Illinois Moves Beyond Transparency and Into AI Safety

Illinois lawmakers recently passed SB 315, a landmark AI safety bill that would require frontier AI developers to undergo independent third-party audits of their safety practices. If signed by Governor JB Pritzker as expected, the law would become one of the most rigorous AI oversight frameworks in the country.

Unlike many existing state laws that rely primarily on company disclosures and self-reporting, Illinois would require external verification of whether AI developers are actually following their stated safety commitments. The legislation is aimed at the largest AI developers, including companies building advanced foundation models capable of widespread deployment.

For AI companies, this represents a significant shift. The conversation is moving from "tell us what safeguards you have" to "prove that those safeguards work."

The bill arrives alongside Illinois' expanding employment-related AI regulations, which now require transparency when AI is used to influence employment decisions and prohibit discriminatory outcomes generated by automated systems.

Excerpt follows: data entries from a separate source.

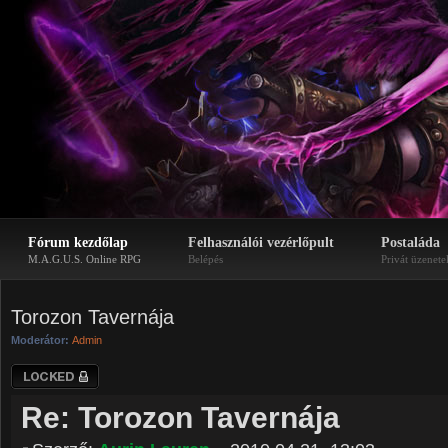
Fórum kezdőlap
Felhasználói vezérlőpult
Postaláda
M.A.G.U.S. Online RPG
Belépés
Privát üzenete
Torozon Tavernája
Moderátor:
Admin
Téma lezárva
Re: Torozon Tavernája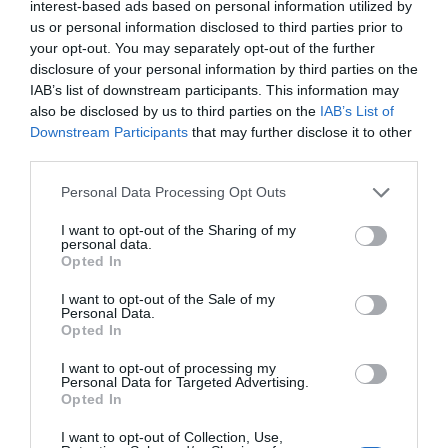
interest-based ads based on personal information utilized by
us or personal information disclosed to third parties prior to
your opt-out. You may separately opt-out of the further
disclosure of your personal information by third parties on the
IAB’s list of downstream participants. This information may
also be disclosed by us to third parties on the
IAB’s List of
Downstream Participants
that may further disclose it to other
third parties.
Personal Data Processing Opt Outs
I want to opt-out of the Sharing of my
Tatxo Benet, convidat especial de la 26a Nit
personal data.
Empresarial | Europa Press
Opted In
L’acte també comptarà amb la participació de
I want to opt-out of the Sale of my
Tatxo Benet
, convidat especial de la 26a Nit
Personal Data.
Opted In
Empresarial, que serà entrevistat per remarcar la
figura de l’empresari i el paper transformador de
I want to opt-out of processing my
Personal Data for Targeted Advertising.
l’empresa. Benet, periodista i empresari lleidatà,
Opted In
és president de la
Fundació FemCAT
i un dels
I want to opt-out of Collection, Use,
cofundadors del
Grup Mediapro
, on ha exercit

California Is Focusing on the Workforce Impact of AI

While Illinois is concentrating on AI safety, California is focusing on workers.

Governor Gavin Newsom recently signed an Executive Order directing state agencies to evaluate how AI is affecting employment, track workforce disruption, and develop recommendations for supporting workers displaced by automation. The order also requires the creation of public workforce-impact reporting tools and directs agencies to explore retraining, worker-transition programs, and other economic support mechanisms.

The initiative recognizes a reality that many businesses are already confronting: AI adoption is not simply a technology issue. It is becoming a labor and workforce issue as well.

California's action is particularly significant because the state sits at the center of the AI industry while simultaneously employing millions of workers in sectors most likely to experience AI-driven change. The executive order suggests regulators are beginning to view workforce transition planning as a core component of AI policy rather than a secondary concern.

Worker Protection Legislation Is Gaining Momentum

Several legislative efforts are also advancing at the state and federal level to address AI-related workforce disruption.

Among the emerging proposals are initiatives focused on:

  • Workforce retraining and upskilling programs for workers impacted by automation.

  • Workforce impact reporting requirements designed to measure AI-related job displacement.

  • Expanded oversight of AI systems used in employment decisions.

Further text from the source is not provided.